Collected data
........
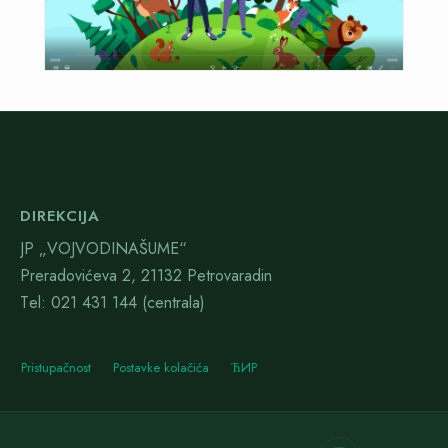
DIREKCIJA
JP „VOJVODINAŠUME“
Preradovićeva 2, 21132 Petrovaradin
Тel: 021 431 144 (centrala)
Pristupačnost
Postavke kolačića
ЋИР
........
▶ **Task instructions**:
Leave every picture out. Retype the remaining data exactly.

▶ **Problem solution**:
DIREKCIJA
JP „VOJVODINAŠUME“
Preradovićeva 2, 21132 Petrovaradin
Тel: 021 431 144 (centrala)
Pristupačnost
Postavke kolačića
ЋИР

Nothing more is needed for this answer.